La seconde catégorie de suggestions, ayant une valeur esthétique dans la perception visuelle, comprend celles qui se rapportent à l’habileté humaine. L’homme est un animal constructeur, et ses habitudes de construction le conduisent, comme M. Grant Allen l’a fait observer dans son essai déjà cité, à juger toutes les formes de la nature, comme celles de l’art, par rapport au degré d’habileté nécessaire pour les produire[2]. Ainsi une ligne parfaitement droite, même dans la nature, suscite irrésistiblement une vague idée de fini artistique.
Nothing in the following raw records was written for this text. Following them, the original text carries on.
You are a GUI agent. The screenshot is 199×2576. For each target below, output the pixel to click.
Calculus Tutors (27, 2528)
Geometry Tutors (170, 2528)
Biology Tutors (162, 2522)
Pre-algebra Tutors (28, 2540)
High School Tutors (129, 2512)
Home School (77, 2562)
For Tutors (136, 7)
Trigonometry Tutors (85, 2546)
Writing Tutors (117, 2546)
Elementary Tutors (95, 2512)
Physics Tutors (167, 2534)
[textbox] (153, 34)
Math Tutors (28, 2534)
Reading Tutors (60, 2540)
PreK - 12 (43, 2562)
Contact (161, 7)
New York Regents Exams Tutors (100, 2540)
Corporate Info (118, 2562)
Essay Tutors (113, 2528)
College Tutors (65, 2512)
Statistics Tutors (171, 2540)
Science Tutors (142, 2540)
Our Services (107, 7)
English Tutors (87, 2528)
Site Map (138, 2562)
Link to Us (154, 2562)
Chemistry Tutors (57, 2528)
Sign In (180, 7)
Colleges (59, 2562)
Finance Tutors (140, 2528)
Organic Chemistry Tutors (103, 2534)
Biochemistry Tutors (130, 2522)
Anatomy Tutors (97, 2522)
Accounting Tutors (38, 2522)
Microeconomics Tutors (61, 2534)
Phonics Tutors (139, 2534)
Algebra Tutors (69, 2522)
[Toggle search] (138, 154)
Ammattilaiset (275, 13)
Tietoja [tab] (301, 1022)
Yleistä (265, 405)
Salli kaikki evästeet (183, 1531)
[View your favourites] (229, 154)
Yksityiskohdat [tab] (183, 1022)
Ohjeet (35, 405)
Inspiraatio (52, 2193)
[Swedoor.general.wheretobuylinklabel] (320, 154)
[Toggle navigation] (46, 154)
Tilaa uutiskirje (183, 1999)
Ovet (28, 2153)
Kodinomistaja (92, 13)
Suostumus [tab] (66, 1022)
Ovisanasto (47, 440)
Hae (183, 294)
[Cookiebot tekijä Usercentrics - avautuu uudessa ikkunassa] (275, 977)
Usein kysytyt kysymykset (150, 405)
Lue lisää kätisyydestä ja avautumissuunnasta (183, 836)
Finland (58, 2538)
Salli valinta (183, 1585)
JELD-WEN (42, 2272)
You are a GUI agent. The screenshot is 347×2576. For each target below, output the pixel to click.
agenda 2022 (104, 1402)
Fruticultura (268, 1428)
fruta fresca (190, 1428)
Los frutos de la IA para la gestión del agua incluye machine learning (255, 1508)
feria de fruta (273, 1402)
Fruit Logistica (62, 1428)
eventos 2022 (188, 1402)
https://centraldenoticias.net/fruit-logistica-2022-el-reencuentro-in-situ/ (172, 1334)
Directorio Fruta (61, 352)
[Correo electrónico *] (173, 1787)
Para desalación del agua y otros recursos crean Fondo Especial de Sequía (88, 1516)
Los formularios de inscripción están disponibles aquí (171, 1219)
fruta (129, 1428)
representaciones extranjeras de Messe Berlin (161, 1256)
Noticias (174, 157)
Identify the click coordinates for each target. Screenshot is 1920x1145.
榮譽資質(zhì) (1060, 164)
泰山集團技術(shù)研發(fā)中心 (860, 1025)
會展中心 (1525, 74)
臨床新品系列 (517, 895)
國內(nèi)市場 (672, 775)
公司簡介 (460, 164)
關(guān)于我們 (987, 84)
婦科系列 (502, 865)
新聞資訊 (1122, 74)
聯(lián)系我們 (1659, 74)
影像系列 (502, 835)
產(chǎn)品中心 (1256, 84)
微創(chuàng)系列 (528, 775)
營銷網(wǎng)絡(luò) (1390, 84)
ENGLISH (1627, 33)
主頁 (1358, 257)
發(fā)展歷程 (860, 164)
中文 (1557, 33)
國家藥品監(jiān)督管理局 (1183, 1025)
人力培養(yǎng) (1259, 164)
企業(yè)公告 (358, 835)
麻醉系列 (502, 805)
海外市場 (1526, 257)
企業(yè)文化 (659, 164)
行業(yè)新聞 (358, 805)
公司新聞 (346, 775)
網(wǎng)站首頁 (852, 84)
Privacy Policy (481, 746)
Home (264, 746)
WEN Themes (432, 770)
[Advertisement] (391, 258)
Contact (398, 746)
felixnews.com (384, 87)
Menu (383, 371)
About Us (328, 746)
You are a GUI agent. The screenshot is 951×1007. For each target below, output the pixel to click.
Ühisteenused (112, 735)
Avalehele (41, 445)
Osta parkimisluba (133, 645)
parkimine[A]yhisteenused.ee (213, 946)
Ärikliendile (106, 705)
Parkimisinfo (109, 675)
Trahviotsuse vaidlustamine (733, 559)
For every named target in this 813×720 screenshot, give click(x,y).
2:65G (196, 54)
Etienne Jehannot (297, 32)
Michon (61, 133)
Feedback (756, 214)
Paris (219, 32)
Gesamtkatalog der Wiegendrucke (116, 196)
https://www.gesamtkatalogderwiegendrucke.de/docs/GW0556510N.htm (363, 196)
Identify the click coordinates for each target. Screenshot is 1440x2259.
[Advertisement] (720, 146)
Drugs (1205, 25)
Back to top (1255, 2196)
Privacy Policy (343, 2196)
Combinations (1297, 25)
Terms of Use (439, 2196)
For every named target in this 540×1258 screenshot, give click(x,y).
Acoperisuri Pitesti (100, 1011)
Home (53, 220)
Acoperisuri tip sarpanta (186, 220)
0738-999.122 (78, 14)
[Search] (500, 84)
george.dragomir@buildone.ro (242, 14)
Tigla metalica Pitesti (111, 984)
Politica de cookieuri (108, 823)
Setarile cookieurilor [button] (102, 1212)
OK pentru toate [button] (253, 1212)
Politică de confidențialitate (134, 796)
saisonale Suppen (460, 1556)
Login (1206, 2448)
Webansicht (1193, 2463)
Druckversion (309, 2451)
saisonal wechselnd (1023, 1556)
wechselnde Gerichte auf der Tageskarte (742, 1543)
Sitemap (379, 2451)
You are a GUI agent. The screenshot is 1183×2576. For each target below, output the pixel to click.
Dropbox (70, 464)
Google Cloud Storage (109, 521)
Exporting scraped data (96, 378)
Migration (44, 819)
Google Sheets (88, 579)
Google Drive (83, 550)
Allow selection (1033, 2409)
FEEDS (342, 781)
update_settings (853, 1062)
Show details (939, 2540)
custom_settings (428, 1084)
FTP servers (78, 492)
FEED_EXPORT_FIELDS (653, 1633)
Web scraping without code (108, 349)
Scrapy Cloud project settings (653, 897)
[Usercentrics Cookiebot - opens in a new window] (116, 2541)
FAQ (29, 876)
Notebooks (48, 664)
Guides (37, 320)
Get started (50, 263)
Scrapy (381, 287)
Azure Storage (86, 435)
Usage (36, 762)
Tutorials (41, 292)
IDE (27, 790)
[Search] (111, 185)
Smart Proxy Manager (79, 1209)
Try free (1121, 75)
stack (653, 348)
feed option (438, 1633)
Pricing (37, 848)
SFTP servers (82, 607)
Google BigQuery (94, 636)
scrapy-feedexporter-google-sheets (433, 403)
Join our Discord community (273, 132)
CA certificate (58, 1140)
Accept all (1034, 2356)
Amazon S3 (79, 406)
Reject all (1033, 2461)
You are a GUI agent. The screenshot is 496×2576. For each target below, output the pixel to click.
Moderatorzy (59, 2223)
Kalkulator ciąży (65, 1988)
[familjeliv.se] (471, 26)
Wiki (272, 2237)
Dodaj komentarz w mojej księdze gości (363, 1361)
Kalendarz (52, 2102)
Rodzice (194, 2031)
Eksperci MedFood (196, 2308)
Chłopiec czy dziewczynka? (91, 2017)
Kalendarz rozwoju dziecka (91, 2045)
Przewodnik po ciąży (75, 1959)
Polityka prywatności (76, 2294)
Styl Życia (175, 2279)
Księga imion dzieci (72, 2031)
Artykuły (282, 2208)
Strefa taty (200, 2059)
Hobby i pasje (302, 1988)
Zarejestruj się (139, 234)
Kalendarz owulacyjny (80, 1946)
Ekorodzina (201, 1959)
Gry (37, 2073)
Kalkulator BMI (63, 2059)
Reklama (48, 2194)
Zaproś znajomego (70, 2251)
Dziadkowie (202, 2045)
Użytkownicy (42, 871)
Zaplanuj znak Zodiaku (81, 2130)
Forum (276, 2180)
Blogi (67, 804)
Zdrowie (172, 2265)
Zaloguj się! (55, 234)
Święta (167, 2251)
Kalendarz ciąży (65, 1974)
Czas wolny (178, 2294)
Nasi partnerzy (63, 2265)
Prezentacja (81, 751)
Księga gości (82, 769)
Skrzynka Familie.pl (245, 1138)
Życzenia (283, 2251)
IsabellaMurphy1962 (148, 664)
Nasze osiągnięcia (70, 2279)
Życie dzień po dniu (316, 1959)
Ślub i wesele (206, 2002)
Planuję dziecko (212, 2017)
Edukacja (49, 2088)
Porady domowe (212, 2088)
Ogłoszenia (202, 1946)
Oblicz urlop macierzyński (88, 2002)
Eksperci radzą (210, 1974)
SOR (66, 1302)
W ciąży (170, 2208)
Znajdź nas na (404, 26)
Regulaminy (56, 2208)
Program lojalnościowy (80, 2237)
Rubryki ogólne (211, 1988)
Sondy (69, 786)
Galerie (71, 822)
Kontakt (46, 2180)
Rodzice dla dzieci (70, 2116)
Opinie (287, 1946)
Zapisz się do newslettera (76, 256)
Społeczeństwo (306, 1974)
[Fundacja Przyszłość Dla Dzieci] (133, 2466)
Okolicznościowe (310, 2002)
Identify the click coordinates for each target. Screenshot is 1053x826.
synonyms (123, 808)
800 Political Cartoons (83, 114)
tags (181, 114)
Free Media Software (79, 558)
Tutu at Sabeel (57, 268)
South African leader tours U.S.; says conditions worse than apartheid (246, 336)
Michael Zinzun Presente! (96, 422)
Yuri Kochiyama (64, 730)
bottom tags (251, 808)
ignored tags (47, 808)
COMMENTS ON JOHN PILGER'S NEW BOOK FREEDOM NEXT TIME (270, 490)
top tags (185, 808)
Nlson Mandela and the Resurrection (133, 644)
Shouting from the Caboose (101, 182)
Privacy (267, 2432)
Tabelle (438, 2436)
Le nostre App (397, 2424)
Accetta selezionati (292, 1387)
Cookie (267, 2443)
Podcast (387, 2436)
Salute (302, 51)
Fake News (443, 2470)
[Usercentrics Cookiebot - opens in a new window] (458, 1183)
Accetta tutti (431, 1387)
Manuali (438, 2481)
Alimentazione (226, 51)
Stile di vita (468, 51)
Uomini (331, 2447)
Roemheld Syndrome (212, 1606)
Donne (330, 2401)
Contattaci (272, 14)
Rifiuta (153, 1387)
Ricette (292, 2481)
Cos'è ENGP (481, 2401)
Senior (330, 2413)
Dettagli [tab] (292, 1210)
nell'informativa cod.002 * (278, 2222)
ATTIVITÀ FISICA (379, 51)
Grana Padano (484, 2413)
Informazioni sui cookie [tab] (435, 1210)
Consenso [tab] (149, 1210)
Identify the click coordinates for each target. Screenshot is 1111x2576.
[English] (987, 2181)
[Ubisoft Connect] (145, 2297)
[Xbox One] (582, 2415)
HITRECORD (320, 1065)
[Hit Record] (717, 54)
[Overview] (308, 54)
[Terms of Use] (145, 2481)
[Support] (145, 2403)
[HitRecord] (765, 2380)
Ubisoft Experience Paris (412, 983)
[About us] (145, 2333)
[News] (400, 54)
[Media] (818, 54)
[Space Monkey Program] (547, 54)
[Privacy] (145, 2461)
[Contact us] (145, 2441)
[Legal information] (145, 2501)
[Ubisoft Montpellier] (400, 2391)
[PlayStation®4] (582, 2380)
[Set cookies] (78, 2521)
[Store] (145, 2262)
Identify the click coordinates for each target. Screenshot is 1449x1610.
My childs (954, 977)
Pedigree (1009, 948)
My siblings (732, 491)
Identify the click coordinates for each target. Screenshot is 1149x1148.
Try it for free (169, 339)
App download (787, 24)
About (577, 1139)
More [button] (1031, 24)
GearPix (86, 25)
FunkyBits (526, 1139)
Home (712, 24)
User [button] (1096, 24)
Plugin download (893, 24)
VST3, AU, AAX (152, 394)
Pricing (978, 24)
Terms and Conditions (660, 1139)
Le charme particulier de toutes les formes plus petites et plus délicates repose en partie sur ce vague sentiment d’une œuvre finement travaillée. De même aussi, toute régularité et toute symétrie parfaites satisfont ce goût pour la perfection du travail des mains. Et d’autre part, les infractions à la régularité, quand elles suggèrent l’idée d’un travail de mauvaise qualité, sont, comme je l’ai déjà remarqué, nettement désagréables.

Outre ces associations abstraites, au vaste domaine, que nous rattachons à la forme, il y a des associations plus circonscrites et plus concrètes, qui dépendent d’une vague ressemblance avec quelque forme naturelle agréable. Parmi ces associations, celles qui rappellent la forme humaine constituent l’élément esthétique le plus précieux. L’intérêt souverain de la présence humaine nous rend toujours prêts à voir dans la nature inanimée des analogies aveu l’attitude humaine, le mode de mouvement humain : et ainsi nous tombons dans l’habitude d’attribuer un intérêt quasi-humain à la plante languissante, à l’arbre robuste qui prend plaisir à lutter avec

  1. Herder appelle la sculpture l’art du toucher, par opposition à la peinture qui est l’art de la vue.
  2. L’idée d’habileté deviendra, dans le cas des arts utiles, une intuition de la juste adaptation des moyens aux fins, et se réduira ainsi à un des éléments composants du sens de la convenance.